*** GIVEN INFORMATION Section Begins ***

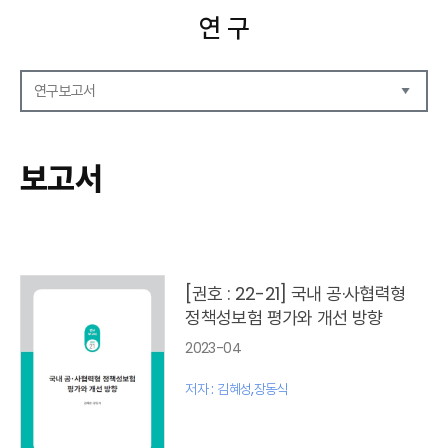
연 구
연구보고서
연구보고서
CEO Report
보고서
CEO Brief
영상자료
발간 보고서 리스트
[권호 : 22-21] 국내 공·사협력형
정책성보험 평가와 개선 방향
2023-04
저자 : 김혜성,장동식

*** GIVEN INFORMATION Section Ends ***

REQUIRED ACTION: The data above is to be printed exactly, all of it, except for the pictures.

EXPECTED OUTPUT:
연 구
연구보고서
연구보고서
CEO Report
보고서
CEO Brief
영상자료
발간 보고서 리스트
[권호 : 22-21] 국내 공·사협력형
정책성보험 평가와 개선 방향
2023-04
저자 : 김혜성,장동식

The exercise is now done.